**Problem statement:** The result should be the lines from the one holding "[Advertisement] (187, 888)" to the end of the records below, repeated exactly. No pictures.

—————

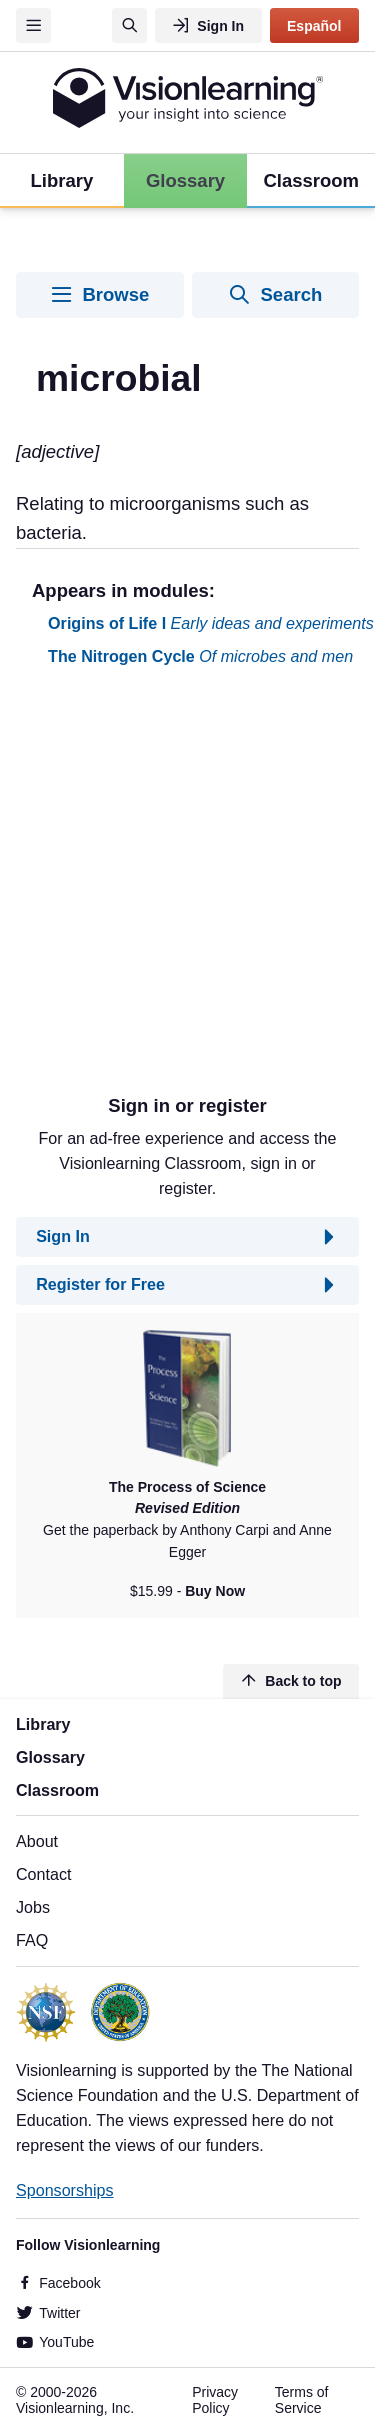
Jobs (33, 1907)
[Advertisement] (187, 888)
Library (43, 1724)
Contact (43, 1874)
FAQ (32, 1940)
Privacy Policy (215, 2400)
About (37, 1841)
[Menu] (33, 25)
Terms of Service (302, 2400)
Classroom (57, 1790)
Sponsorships (65, 2190)
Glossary (50, 1757)
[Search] (129, 25)
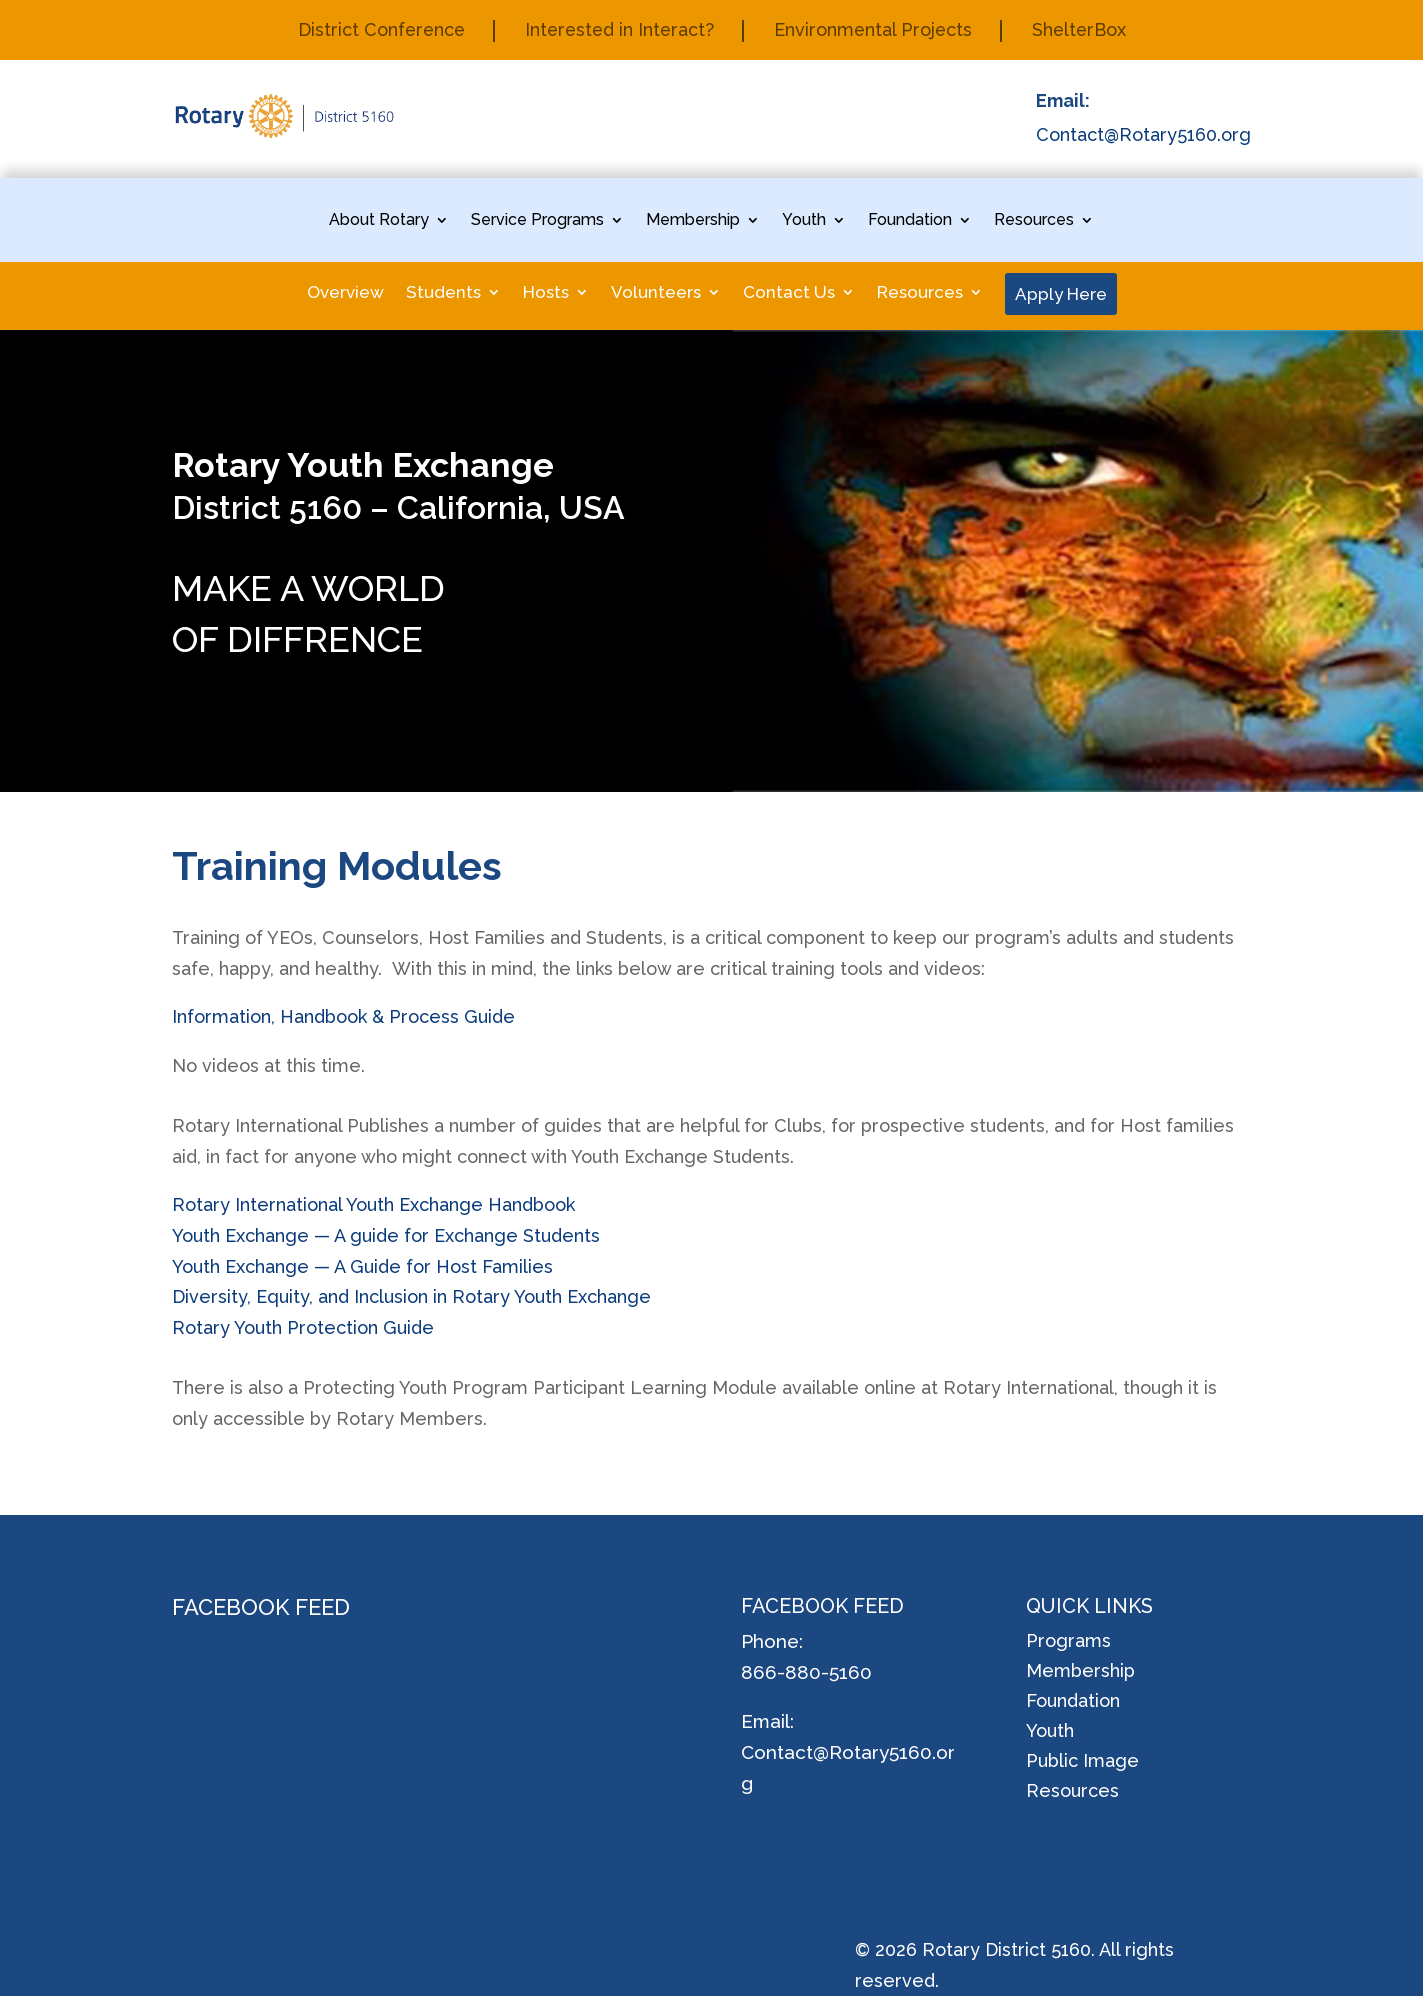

—————

**Solution for this exercise:**
[Advertisement] (187, 888)
Library (43, 1724)
Contact (43, 1874)
FAQ (32, 1940)
Privacy Policy (215, 2400)
About (37, 1841)
[Menu] (33, 25)
Terms of Service (302, 2400)
Classroom (57, 1790)
Sponsorships (65, 2190)
Glossary (50, 1757)
[Search] (129, 25)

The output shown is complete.